Padlock City

Odessa, once the Soviet Union’s largest commercial port, was the funkiest place in the Nazi empire. It is said that the occupying Romanian officers would never consider going out without their make-up on, the better to attract the favors of the city’s belles. That reputation lives on, to this day.

My flight from Vienna was loaded with lonely, middle-aged men come to find love; the airport arrival hall filled with younger women, many with young children, all carrying a bouquet of yellow roses. The men could learn something from their Romanian predecessors, but the women have never forgotten their lesson.

Odessa has a laid-back vibe utterly alien to the Ukraine’s predatory, in-your-face capital, Kiev. There are few billboards to disfigure the lovely nineteenth century streets. Little taffic too. Couples embrace, friends chat in the streets, often accompanied by raucous laughter. People smile to each other, even to passing strangers. The Hare Krishnas are popular here. Their focus on communal chanting, dancing and smiling fits the mood. I loved their moves, a mix of Indian imports and local folk dances.

This was a rich city, built on its effective trading monopoly between the Russian empire, Turkey and lands beyond the Dardanelles. The opera house is a perfect example of Austrian Baroque. Former private palaces line the squares, some decorated with Arabic-scripted Turkish phrases picked out in glowing stucco testifying to the origins of their builder’s wealth. Soviet poverty saved it from the urban planners’ wrath, and the bombs of the Great Patriotic War mostly avoided its splendid avenues.

But it is rich no longer. The post-Soviet Ukraine, of crumbling Brezhnevian communal flats, potholed streets and rotting Ladas, surrounds it on three sides. On the fourth, the old port – huge, with berths mostly empty, criss-crossed by a maze of interminable coal transports – cuts the city from the sea. The cranes are old, built for a shipping that no longer exists. An incongruous blue-glassed tower, the Odessa Hotel, juts out among the cranes at the end of a pier, right next to a new yacht club mostly devoid of yachts. It is but a few years old, and locally-run: Kempinski Hotels, the mooted management company, cleared out before the project was completed. It shows.

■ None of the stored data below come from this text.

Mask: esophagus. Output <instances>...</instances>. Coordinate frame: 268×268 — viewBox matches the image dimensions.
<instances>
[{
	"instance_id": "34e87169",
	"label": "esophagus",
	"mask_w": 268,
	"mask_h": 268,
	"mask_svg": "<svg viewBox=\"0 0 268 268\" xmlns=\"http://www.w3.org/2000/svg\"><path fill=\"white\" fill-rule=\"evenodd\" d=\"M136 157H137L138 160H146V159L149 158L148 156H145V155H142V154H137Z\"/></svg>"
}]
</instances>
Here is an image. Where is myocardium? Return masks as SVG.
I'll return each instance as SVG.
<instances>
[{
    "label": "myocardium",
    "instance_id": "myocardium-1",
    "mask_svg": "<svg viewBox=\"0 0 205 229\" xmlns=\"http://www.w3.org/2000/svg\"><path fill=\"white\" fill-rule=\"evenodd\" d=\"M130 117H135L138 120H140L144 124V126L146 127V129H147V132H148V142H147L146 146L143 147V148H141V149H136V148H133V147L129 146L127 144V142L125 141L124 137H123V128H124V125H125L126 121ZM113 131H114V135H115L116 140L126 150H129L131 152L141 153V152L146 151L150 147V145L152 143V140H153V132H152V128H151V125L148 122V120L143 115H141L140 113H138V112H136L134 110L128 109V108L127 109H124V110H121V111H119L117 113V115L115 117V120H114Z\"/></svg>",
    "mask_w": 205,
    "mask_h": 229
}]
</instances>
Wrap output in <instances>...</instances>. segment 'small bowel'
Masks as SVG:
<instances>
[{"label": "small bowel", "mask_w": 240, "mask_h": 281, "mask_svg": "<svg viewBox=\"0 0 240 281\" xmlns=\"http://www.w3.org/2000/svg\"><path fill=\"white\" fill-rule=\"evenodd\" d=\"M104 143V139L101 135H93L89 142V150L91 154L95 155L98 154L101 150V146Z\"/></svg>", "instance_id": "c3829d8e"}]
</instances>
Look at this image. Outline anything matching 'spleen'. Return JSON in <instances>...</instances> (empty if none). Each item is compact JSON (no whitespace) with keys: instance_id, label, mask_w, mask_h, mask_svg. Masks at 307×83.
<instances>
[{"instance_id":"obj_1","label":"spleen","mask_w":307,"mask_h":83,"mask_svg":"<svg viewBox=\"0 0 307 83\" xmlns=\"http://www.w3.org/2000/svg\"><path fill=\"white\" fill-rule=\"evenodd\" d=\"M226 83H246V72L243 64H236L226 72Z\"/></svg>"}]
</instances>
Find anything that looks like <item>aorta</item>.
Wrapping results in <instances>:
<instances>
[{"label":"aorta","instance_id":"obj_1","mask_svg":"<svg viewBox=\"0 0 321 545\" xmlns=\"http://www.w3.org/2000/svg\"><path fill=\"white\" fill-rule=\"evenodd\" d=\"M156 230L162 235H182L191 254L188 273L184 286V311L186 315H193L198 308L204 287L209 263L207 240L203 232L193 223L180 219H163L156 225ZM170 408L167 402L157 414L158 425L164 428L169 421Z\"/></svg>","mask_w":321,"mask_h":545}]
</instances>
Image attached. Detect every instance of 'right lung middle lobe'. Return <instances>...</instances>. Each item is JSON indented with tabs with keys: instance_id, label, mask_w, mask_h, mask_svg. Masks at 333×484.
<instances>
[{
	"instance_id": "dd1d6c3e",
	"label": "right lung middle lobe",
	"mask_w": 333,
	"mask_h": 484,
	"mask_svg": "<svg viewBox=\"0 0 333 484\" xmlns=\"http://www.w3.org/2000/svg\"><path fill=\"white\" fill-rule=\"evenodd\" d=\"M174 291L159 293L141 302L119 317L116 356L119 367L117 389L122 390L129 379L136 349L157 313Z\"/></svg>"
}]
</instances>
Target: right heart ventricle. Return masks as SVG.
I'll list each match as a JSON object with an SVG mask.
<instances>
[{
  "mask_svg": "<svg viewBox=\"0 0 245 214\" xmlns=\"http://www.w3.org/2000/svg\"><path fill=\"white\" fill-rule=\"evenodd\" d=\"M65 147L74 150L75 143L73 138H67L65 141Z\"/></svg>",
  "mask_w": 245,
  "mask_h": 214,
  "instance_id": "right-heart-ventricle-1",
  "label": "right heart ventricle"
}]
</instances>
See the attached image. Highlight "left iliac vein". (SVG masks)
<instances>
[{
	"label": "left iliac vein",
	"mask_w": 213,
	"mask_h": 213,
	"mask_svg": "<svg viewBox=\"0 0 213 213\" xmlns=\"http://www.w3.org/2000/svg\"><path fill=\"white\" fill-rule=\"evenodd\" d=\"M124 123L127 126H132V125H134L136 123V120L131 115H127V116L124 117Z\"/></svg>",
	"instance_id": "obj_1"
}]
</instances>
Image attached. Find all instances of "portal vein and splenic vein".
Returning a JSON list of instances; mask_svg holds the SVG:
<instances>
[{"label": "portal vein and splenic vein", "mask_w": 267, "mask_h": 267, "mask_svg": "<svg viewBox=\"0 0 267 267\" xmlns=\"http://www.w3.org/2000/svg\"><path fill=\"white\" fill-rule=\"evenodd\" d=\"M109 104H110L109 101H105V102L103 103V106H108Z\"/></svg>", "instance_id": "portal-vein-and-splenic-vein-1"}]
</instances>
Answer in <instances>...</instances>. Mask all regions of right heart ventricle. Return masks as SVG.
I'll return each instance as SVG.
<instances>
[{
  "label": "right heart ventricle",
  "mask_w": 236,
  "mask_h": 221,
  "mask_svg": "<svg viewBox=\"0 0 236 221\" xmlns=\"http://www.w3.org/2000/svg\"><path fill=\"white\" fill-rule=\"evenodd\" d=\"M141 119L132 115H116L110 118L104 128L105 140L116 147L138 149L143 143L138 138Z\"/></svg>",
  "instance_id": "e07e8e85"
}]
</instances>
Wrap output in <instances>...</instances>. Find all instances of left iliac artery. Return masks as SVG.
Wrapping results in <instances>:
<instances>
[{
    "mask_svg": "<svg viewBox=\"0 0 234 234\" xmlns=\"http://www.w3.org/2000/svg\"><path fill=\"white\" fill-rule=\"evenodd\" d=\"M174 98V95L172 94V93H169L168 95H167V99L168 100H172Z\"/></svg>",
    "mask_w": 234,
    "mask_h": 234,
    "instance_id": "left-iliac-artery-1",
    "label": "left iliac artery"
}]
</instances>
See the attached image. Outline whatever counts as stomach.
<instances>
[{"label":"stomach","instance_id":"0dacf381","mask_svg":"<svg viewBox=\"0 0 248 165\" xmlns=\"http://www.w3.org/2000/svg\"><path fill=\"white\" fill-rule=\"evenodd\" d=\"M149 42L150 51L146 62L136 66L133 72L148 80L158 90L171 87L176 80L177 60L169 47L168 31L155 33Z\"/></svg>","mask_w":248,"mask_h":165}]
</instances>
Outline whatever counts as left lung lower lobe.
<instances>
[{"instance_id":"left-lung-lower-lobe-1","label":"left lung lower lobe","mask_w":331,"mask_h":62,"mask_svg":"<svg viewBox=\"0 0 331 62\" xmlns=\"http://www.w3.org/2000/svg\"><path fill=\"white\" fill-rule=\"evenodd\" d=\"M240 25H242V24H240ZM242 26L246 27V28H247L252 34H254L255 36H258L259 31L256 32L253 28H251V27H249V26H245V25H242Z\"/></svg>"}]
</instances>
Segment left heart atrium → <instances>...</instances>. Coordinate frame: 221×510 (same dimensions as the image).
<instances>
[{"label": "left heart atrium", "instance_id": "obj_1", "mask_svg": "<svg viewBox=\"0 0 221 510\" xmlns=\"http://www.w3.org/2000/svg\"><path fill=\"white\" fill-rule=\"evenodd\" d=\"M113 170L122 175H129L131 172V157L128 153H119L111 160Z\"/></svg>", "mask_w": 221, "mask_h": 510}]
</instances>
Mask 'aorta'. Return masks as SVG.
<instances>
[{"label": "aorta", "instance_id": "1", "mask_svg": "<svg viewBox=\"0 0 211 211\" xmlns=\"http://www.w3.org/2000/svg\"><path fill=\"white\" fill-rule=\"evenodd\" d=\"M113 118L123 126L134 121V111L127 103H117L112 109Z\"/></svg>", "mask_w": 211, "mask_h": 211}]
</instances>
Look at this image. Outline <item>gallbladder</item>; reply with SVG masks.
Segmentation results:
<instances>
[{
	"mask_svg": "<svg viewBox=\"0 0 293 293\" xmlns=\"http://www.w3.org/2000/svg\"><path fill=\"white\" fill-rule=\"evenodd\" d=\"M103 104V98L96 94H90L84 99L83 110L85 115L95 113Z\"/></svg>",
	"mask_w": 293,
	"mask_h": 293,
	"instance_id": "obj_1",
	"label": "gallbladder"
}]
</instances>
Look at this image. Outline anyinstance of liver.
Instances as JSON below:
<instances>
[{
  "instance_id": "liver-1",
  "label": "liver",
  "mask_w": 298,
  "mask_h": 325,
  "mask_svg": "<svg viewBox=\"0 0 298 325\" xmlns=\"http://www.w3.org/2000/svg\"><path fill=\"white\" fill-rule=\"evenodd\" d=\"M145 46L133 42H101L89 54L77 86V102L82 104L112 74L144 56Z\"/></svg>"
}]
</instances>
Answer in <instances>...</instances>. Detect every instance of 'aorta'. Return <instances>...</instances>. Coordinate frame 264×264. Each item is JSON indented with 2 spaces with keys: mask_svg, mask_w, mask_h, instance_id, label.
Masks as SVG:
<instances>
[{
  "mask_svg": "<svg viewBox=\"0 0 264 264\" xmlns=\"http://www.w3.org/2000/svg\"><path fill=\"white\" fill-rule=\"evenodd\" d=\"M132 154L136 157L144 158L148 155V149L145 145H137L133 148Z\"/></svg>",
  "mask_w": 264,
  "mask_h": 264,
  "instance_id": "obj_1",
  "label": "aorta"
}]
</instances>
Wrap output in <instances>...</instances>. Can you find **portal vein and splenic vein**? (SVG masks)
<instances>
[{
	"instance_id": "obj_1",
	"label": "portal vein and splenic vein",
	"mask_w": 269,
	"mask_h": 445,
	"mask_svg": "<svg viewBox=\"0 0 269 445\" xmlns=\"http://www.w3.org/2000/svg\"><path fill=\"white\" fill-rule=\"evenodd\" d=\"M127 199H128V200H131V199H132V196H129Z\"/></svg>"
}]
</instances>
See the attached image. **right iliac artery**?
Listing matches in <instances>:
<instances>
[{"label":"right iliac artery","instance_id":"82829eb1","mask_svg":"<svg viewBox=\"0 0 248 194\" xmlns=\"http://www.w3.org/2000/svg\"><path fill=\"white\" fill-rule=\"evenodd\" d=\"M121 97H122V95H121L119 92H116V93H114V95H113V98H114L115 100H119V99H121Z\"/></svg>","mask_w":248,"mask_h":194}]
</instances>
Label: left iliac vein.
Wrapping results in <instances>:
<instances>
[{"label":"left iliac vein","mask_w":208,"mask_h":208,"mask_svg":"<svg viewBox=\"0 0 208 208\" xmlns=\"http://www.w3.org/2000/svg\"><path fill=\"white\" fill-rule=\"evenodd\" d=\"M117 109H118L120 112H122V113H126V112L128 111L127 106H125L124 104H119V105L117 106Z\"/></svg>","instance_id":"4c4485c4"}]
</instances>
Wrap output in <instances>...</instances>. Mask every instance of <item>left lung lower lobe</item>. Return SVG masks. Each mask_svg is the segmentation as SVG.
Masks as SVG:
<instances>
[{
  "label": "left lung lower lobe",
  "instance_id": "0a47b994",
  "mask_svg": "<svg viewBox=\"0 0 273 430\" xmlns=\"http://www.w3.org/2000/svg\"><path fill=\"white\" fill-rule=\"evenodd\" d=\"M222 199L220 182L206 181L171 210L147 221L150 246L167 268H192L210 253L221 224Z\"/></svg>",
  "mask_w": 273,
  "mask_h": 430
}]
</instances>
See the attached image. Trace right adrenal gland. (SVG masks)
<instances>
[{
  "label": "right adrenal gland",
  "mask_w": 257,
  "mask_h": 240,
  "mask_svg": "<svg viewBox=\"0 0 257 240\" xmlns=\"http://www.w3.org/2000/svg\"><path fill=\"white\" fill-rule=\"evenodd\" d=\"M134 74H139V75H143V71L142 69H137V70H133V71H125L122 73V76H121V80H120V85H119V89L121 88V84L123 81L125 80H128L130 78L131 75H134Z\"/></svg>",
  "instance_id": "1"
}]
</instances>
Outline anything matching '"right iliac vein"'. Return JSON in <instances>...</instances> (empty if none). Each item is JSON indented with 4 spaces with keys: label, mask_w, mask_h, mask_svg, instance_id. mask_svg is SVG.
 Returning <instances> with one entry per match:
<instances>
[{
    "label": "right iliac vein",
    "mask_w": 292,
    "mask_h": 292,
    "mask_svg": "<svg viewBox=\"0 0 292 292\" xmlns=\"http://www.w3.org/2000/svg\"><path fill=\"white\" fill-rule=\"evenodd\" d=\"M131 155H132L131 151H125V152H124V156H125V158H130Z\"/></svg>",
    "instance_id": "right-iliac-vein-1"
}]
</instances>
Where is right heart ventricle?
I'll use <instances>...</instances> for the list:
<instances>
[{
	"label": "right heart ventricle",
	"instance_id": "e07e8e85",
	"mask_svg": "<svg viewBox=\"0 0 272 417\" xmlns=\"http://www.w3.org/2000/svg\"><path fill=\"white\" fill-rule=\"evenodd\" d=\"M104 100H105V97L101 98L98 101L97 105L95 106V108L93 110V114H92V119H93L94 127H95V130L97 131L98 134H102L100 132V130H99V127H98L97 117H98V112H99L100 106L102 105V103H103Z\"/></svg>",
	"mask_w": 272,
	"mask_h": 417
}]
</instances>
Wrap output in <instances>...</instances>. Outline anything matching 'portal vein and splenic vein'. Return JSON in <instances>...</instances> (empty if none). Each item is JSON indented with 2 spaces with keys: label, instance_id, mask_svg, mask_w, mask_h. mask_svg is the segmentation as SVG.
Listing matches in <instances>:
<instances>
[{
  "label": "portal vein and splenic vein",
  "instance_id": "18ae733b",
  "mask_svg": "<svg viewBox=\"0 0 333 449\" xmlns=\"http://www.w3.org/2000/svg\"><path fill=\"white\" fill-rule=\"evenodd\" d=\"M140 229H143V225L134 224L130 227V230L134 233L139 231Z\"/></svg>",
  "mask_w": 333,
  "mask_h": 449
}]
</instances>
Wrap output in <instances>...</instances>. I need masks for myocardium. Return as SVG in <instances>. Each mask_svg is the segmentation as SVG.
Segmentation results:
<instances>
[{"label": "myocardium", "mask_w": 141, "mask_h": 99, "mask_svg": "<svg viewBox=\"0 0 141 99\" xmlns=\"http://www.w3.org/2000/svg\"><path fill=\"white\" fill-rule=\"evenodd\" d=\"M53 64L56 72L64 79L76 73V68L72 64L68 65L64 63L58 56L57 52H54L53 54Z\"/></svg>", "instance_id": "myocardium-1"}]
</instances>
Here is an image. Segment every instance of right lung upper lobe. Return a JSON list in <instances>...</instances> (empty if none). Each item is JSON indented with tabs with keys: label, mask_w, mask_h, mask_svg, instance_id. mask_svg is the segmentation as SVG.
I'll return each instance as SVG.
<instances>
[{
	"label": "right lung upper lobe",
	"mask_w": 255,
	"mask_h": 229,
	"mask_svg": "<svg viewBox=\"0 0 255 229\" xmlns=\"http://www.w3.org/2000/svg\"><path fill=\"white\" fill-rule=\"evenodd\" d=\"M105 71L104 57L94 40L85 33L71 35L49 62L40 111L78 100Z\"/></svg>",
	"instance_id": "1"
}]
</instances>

Lack of opportunities pushes many younger Odessans out, to Kiev and beyond. Or just to the airport, to wait for every new cargo of lonely westerners. But they come back, whenever they can. For friends, families and love. Especially love. Overlooking the port is a pedestrian bridge linking Gogol Street and Vorontsovskyi Lane, supposedly built by a Communist-era apparatchik to allow him to easily saunter over to his mistress’ apartment from his offices in a shipping magnate’s former palazzo.

Today, the swaying structure is weighed down by thousands of engraved or painted padlocks, attached to the railings by couples professing their love. Every two years or so, municipal workers must remove tons of accumulated steel, whose weight threatens the fragile structure. No-one knows how many of the couples survive longer than their rudely sundered symbols in today’s hard times.